*** Opening of DATASET ***

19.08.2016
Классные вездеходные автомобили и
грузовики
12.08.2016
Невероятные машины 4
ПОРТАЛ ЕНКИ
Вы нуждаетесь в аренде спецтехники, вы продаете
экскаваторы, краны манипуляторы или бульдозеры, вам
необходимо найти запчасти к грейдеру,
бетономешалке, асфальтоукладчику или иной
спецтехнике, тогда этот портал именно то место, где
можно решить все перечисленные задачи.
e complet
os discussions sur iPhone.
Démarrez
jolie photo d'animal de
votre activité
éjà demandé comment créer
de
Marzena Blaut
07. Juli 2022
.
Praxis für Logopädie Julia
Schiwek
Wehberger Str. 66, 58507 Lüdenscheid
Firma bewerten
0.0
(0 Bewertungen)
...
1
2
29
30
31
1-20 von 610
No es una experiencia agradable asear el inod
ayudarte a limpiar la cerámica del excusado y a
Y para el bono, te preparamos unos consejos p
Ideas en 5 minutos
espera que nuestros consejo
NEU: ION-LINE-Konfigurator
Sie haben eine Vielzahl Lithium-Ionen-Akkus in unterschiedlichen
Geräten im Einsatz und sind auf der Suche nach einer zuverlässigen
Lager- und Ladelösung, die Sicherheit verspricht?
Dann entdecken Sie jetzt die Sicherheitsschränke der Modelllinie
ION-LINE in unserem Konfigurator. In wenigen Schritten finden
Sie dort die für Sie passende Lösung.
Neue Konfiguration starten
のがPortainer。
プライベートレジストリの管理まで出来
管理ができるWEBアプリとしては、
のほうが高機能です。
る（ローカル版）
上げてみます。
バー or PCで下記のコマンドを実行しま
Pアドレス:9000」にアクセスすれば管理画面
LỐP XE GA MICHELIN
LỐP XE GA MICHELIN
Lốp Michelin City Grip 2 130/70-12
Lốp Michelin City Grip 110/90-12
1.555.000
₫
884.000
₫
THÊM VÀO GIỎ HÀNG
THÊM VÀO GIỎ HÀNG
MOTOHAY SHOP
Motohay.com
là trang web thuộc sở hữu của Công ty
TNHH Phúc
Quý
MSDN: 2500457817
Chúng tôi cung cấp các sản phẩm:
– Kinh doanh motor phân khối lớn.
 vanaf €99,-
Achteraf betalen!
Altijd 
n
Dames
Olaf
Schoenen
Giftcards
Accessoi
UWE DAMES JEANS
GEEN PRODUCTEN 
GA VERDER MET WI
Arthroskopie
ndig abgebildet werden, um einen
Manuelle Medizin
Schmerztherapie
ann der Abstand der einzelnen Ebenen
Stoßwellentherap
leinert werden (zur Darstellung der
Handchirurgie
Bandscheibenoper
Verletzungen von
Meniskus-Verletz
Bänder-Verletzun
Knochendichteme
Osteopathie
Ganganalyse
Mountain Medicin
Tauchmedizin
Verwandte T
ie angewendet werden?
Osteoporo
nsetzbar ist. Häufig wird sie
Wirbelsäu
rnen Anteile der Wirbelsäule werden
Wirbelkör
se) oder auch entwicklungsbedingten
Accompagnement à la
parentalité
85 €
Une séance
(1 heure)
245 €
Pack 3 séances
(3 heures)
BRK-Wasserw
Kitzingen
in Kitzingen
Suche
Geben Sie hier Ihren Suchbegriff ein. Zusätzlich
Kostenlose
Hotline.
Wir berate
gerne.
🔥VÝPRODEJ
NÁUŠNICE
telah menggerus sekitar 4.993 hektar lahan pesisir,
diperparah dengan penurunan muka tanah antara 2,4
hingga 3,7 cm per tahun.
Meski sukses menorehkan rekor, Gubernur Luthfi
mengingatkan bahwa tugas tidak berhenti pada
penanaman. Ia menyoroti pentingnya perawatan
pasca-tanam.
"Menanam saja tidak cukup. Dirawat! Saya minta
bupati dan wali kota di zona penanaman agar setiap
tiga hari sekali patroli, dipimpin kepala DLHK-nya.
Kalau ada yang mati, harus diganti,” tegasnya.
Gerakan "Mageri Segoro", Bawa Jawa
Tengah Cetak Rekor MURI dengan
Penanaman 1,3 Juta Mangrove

*** Close of DATASET ***

[INSTRUCTIONS TO FOLLOW]
Could you return exactly the stretch of the data above that starts at the line with "Ideas en 5 minutos" and ends at the line with "Chúng tôi cung", both lines included?

[SOLUTION TO THIS EXERCISE]
Ideas en 5 minutos
espera que nuestros consejo
NEU: ION-LINE-Konfigurator
Sie haben eine Vielzahl Lithium-Ionen-Akkus in unterschiedlichen
Geräten im Einsatz und sind auf der Suche nach einer zuverlässigen
Lager- und Ladelösung, die Sicherheit verspricht?
Dann entdecken Sie jetzt die Sicherheitsschränke der Modelllinie
ION-LINE in unserem Konfigurator. In wenigen Schritten finden
Sie dort die für Sie passende Lösung.
Neue Konfiguration starten
のがPortainer。
プライベートレジストリの管理まで出来
管理ができるWEBアプリとしては、
のほうが高機能です。
る（ローカル版）
上げてみます。
バー or PCで下記のコマンドを実行しま
Pアドレス:9000」にアクセスすれば管理画面
LỐP XE GA MICHELIN
LỐP XE GA MICHELIN
Lốp Michelin City Grip 2 130/70-12
Lốp Michelin City Grip 110/90-12
1.555.000
₫
884.000
₫
THÊM VÀO GIỎ HÀNG
THÊM VÀO GIỎ HÀNG
MOTOHAY SHOP
Motohay.com
là trang web thuộc sở hữu của Công ty
TNHH Phúc
Quý
MSDN: 2500457817
Chúng tôi cung cấp các sản phẩm:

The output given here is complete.